One thing is that there are difference among the 3 countries we visited, Denmark, Norway and Sweden. They all have a lot of water and they all have a lot of tall blond people and their languages all sound (to the American ear) a lot the same and they all, as far as I can tell, speak English, which is good since I understand virtually none of what they say in their languages, except “tak” (or “takk” in Norwegian), which means thank you. Even in the few cases where I can understand a written word, I can't the spoken; on the way from Copenhagen, to Odense, the conductor asked if we were headed to "OON-seh". “No,” I said, “O-dense”. “OON-seh,” he replied. We spent the most time in Denmark, and went to the most different places. The first couple of days, in the beautiful city of Copenhagen, might have been more fun minus the jet lag, but we got to visit (on the first afternoon!) the Jewish Museum (I’ve written earlier about “Denmark and the Jews”, August 23, 2015) and took a canal boat tour around to get our bearings. Tivoli Gardens was a great disappointment; right by the train station it is not the lovely garden I envisioned, but a rather small amusement park. The next day museums were open and we saw the Glyphotekhet art museum (funded by the owner of Carlsberg) and walked the Stroget and saw the university and a few lovely churches. And walked in Christenhavn, and in the neighborhood of Christiana, with hippies and open drug dealing. There are signs indicating no photography, apparently somewhat enforced (a guy came up and asked me if I’d taken a picture of the area, which I denied; “we’re drug dealers here, man”), and also a bit ridiculous since if the police had any interest in identifying or arresting them, they could just go there, not try to find a tourist’s photographs!

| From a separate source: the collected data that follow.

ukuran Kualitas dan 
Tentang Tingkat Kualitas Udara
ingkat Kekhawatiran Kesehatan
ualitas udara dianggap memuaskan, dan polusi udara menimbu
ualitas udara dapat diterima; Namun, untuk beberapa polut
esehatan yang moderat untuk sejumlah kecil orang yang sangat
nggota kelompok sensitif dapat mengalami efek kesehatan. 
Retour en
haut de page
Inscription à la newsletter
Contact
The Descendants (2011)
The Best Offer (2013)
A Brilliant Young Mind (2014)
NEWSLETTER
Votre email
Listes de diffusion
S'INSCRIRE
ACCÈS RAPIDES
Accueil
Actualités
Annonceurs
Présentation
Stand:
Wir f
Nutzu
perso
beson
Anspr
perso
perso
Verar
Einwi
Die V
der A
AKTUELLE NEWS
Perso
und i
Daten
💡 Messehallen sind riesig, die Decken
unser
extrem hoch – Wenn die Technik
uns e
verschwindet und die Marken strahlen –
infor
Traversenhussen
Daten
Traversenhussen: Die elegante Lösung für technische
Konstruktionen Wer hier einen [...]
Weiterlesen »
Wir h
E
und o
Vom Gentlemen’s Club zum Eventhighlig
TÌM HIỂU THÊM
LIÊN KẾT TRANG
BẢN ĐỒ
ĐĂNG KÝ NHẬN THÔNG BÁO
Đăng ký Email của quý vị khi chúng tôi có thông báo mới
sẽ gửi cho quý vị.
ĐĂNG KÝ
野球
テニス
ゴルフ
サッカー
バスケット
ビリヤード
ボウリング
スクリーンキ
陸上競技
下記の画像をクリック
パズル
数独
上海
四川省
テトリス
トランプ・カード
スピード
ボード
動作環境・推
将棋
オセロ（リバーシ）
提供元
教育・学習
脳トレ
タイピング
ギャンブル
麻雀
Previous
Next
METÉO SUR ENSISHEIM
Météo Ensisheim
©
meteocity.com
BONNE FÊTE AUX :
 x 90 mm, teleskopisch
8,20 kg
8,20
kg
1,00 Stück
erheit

We spent much of a day in Svendborg, on the southern end of the island of Funen (located between the island of Zeeland on which Copenhagen is situated and the mainland, Jutland), where Odense is the largest city, hosted by Allan and Elisabeth Pelch, and then took the ferry to the island of Aero. Thanks to Rick Steves for recommending this; it was an incredible place to spend two nights and a day, kind of the best of Nantucket or Martha’s Vineyard with a whole lot fewer people and a whole lot older houses. Incredible to bike around the island, and to spend time in the main town, Aeroskobing. Then, with trains, planes, and automobiles (OK, no planes or automobiles, but two ferries and two trains and a bus) we went from Aeroskobing through Svendborg and Odense and Copenhagen to Oslo, Norway, the last part on a 16-hour ferry. Since you have to get there somehow, and have to stay in a hotel every night, this was a great deal; super smorgasbord buffets, and wonderful views coming in through the Oslo fjord.